-- Opening Marker --

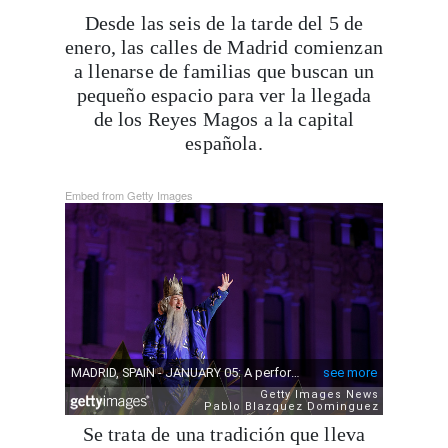
Desde las seis de la tarde del 5 de
enero, las calles de Madrid comienzan
a llenarse de familias que buscan un
pequeño espacio para ver la llegada
de los Reyes Magos a la capital
española.
Embed from Getty Images
Se trata de una tradición que lleva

-- Closing Marker --

**Exercise brief**
Write out again exactly the lines that run from the one holding "pequeño espacio para ver la llegada" through the last line of the data; omit all other lines.

**Answer for the task**
pequeño espacio para ver la llegada
de los Reyes Magos a la capital
española.
Embed from Getty Images
Se trata de una tradición que lleva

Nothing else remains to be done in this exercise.